ASSIGNMENT
Return every line from the records below that has the word "นาศภ".

[Dataset entries]
────────────────

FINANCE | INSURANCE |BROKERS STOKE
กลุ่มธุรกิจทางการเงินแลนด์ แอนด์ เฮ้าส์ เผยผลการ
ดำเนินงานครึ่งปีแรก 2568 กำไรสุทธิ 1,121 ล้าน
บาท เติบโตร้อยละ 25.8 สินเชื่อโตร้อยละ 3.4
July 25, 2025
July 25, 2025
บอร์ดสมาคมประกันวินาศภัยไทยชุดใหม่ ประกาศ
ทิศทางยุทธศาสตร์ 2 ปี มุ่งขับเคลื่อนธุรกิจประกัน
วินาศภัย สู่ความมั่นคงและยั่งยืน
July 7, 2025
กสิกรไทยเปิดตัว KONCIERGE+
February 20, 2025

────────────────

RESPONSE AREA
บอร์ดสมาคมประกันวินาศภัยไทยชุดใหม่ ประกาศ
วินาศภัย สู่ความมั่นคงและยั่งยืน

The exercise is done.